23.12.2007, ROLAND DYMKE

KONZERT. Oberhausens größter Chor, das Männer-Quartett Sterkrade-Heide, begeisterte seine Freunde am Wochenende mit zwei Weihnachtskonzerten in der Klosterkirche Liebfrauen.
Es ist ja eine schöne Sitte, dass im Dezember alle möglichen Institutionen, die auch nur entfernt etwas mit Musik zu tun haben, für ihre Mitglieder und Freunde ein Weihnachtskonzert veranstalten. Dass sich fast alle in einer gewissen Selbstgenügsamkeit ähneln, liegt in der Natur der Sache begründet. Einige sprengen allerdings den Rahmen des Üblichen, wie zum Beispiel das Weihnachtskonzert des Männer-Quartetts Sterkrade-Heide in der Liebfrauen-Klosterkirche am Samstag und Sonntag.

Der Freundeskreis des Chores ist offenbar so groß, dass die nicht gerade kleine Kirche an zwei Abenden überfüllt ist. Das hängt sicher nicht nur mit seiner schieren Größe von rund 100 Sängern zusammen, sondern mehr noch mit der seit Jahren bekannten Qualität seiner Darbietungen, die er unter der eindringlichen, suggestiven Leitung seines Dirigenten Stefan Lex entfaltet.

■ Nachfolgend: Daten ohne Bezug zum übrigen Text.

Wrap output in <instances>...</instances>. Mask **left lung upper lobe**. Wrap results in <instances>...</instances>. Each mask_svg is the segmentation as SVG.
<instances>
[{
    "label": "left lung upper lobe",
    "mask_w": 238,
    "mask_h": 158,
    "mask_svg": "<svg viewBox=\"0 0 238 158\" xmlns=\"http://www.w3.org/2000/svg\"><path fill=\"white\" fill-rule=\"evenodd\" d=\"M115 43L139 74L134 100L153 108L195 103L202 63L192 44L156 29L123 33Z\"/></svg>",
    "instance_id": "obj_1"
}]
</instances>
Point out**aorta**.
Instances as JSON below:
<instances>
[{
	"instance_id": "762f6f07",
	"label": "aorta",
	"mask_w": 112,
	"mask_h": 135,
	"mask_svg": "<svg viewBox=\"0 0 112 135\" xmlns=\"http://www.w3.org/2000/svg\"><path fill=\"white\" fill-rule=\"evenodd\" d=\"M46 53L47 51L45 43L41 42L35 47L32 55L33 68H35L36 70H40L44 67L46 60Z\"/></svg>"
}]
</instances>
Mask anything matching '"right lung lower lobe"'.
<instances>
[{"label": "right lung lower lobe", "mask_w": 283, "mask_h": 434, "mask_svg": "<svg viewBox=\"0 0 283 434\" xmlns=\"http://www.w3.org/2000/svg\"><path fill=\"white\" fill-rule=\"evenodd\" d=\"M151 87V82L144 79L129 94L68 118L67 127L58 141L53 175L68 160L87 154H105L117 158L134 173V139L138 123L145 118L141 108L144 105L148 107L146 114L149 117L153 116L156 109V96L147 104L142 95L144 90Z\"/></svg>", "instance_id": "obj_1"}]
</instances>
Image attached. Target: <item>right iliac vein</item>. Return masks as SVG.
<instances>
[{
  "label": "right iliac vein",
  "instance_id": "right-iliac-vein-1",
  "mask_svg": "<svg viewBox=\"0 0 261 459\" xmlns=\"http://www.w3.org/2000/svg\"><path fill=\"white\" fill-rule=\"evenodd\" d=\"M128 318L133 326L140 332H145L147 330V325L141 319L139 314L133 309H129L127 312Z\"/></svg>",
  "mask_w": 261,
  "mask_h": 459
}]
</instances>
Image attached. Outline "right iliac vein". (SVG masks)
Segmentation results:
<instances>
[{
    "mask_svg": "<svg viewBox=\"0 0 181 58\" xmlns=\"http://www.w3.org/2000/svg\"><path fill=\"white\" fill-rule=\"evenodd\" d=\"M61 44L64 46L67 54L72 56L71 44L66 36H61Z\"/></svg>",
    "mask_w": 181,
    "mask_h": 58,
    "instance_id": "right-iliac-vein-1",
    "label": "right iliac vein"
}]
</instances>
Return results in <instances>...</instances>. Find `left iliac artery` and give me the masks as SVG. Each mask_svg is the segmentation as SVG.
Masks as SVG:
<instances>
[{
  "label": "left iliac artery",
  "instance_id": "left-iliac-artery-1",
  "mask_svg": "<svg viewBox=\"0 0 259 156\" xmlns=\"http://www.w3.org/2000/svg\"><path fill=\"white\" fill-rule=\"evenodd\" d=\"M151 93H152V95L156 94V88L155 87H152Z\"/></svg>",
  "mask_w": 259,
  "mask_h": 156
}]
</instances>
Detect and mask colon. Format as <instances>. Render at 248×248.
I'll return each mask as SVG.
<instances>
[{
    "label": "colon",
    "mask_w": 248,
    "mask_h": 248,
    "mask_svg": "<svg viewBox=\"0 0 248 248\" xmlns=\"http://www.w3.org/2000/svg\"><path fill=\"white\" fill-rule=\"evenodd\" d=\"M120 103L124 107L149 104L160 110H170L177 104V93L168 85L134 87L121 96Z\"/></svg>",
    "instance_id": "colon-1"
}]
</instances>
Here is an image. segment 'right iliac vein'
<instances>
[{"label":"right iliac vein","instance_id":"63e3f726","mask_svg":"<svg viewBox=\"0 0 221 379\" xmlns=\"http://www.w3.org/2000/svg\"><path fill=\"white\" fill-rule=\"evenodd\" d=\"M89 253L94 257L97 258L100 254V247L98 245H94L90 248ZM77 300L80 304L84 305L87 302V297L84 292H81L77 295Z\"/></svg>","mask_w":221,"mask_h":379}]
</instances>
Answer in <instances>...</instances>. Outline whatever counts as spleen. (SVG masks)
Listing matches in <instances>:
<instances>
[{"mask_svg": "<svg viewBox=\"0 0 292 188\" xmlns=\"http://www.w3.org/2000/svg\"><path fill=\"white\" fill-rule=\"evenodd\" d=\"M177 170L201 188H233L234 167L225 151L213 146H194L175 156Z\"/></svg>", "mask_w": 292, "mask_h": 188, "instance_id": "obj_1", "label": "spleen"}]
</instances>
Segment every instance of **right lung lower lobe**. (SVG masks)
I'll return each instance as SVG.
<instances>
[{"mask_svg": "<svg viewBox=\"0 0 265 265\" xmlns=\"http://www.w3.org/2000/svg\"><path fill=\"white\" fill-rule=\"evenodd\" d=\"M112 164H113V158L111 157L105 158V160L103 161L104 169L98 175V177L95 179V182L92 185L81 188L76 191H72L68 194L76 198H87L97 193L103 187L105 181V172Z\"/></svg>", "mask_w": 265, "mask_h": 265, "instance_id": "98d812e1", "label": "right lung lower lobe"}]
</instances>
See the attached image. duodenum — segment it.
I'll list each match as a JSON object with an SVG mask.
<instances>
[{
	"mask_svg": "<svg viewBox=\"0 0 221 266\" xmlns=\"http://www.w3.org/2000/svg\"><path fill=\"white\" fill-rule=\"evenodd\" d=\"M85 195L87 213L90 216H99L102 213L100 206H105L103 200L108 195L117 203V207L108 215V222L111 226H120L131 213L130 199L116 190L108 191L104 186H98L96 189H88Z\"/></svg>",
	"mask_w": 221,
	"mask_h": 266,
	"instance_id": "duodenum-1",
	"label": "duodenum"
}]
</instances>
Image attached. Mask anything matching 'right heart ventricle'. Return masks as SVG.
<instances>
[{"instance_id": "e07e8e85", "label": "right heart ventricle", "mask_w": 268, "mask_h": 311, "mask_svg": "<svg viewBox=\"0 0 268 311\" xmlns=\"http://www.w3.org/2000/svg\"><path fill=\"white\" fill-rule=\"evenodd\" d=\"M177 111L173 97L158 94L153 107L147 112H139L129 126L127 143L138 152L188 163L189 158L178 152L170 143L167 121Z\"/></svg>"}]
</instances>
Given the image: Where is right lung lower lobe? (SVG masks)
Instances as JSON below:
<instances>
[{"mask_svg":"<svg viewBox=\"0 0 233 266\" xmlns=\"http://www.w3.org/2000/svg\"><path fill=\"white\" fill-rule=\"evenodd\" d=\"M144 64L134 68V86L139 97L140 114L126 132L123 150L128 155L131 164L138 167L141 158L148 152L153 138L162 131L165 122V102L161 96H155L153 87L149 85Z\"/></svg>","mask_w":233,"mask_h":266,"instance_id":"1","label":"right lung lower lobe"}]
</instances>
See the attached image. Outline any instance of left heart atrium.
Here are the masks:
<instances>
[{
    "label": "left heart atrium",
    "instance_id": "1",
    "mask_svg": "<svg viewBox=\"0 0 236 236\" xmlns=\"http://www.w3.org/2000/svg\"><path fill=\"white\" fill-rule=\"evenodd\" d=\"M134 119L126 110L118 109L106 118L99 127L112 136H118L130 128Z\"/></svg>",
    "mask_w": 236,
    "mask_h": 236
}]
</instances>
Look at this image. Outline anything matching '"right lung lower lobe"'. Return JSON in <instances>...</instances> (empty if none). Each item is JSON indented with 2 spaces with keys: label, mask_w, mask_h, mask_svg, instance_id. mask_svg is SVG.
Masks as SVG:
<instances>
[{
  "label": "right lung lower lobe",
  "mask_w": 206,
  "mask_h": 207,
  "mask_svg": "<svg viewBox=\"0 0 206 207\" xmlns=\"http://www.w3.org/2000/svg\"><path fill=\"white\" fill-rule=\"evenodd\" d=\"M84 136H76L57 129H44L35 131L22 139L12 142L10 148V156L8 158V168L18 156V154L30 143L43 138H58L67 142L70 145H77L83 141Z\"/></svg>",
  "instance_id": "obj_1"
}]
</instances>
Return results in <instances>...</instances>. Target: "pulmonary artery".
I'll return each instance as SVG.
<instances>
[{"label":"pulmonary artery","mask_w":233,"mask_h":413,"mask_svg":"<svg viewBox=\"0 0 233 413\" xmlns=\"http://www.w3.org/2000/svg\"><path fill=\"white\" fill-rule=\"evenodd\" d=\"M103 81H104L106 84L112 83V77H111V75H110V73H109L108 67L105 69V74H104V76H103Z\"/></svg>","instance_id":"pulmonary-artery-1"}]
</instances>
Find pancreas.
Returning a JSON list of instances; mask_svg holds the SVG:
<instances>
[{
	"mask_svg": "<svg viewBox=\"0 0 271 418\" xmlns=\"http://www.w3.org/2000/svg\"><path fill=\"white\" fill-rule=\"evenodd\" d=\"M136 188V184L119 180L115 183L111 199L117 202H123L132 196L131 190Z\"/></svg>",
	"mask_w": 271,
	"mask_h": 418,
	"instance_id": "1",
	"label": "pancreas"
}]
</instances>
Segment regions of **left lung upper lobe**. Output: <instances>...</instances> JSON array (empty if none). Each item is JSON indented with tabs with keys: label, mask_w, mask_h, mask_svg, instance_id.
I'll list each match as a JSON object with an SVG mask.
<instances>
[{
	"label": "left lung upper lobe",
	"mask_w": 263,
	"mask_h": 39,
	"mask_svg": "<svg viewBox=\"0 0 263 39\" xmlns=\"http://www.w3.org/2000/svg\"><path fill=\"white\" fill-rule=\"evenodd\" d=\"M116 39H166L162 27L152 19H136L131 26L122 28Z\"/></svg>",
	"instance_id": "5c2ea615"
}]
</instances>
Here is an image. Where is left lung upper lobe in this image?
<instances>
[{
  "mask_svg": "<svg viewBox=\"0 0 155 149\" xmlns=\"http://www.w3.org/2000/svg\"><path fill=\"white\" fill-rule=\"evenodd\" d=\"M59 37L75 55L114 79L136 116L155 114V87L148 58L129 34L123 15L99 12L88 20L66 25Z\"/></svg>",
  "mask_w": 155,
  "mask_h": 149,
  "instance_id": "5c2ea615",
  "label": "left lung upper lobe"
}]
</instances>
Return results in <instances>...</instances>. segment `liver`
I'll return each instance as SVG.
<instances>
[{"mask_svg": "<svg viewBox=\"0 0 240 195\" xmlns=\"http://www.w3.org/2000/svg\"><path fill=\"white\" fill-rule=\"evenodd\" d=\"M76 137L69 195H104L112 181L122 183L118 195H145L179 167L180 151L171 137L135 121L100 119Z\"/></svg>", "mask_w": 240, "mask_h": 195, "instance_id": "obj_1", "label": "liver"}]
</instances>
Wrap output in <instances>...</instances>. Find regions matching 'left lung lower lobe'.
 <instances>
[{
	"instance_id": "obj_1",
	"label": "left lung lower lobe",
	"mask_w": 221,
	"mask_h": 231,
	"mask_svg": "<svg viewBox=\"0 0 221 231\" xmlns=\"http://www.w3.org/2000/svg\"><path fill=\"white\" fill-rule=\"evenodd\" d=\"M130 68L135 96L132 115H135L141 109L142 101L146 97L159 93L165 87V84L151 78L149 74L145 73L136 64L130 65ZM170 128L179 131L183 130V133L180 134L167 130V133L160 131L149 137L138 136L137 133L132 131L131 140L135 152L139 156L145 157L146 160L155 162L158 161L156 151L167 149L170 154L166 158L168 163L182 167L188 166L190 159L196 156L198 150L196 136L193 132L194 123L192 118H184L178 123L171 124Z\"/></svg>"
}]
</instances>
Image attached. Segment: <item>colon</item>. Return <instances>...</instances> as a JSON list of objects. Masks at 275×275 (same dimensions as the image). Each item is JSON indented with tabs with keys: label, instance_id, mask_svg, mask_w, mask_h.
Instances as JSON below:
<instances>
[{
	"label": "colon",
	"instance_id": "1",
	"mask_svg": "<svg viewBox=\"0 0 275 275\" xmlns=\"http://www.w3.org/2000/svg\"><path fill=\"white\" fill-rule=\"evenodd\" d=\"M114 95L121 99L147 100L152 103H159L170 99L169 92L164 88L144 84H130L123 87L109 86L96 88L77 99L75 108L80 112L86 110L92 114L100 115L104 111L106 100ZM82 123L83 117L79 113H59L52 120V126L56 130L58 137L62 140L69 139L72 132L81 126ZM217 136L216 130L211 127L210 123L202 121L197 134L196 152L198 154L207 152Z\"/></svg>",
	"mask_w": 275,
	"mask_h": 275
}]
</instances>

Schon das harmonisch austarierte Klangbild, das im Piano keine Mattigkeit, im Fortissimo keine Schärfe hat, nimmt den Zuhörer sofort gefangen. Hinzu kommt eine gerade bei dieser Größe immer wieder erstaunliche rhythmische und artikulatorische Präzision und eine gestalterische Präsenz, die auch aus gerade bei solchen Anlässen immer wieder gesungenen Allerweltsstücken unmittelbar empfundene Musik macht. Frei und unangestrengt

Als Kontrast zum dunkel getönten Männerchor hatten die Sänger den Damenchor "Eintracht-Harmonie" aus Wetter-Oberwengern zu Gast. Dass dieser Kontrast wirklich nur klanglicher, nicht auch qualitativer Natur war, dafür sorgte schon die unverkennbare dirigentische Handschrift von Stefan Lex, der die frei und unangestrengt geführten Frauenstimmen zu ähnlich eindringlicher Gestaltung animierte wie den Männerchor, vielleicht noch nicht ganz so ausgereift.

Auch die beiden Solo-Sopranistinnen des Abends kamen aus diesem Chor aus dem Ruhrtal: Die mit einigen Soloeinlagen in volkstümlichen Liedern leider etwas wenig beschäftigte Sabine Hubert und Angela Hölscher, die mit großer Stimme Stücke von Franck, Humperdinck, Reger und Dostal bot. Besonders eindrucksvoll ihr Zusammenwirken mit dem Männerchor in Verdis "Du hohe Himmelskönigin", wie überhaupt die harmonische Verbindung von Frauen- und Männerstimmen auch musikalisch immer noch am schönsten ist, wie sich im abschließenden "Vespergesang" von Bortnianski zeigte.

Apropos harmonisches Zusammenwirken: Nach dem Dirigenten war dessen Ehefrau, Sigrid Althoff, als zuverlässige Begleiterin am Klavier am meisten beschäftigt. Für die Orgelimprovisation zum Einzug und feierliche Klänge zwischendurch sorgte wie immer Veit Jürgen Zimmermann.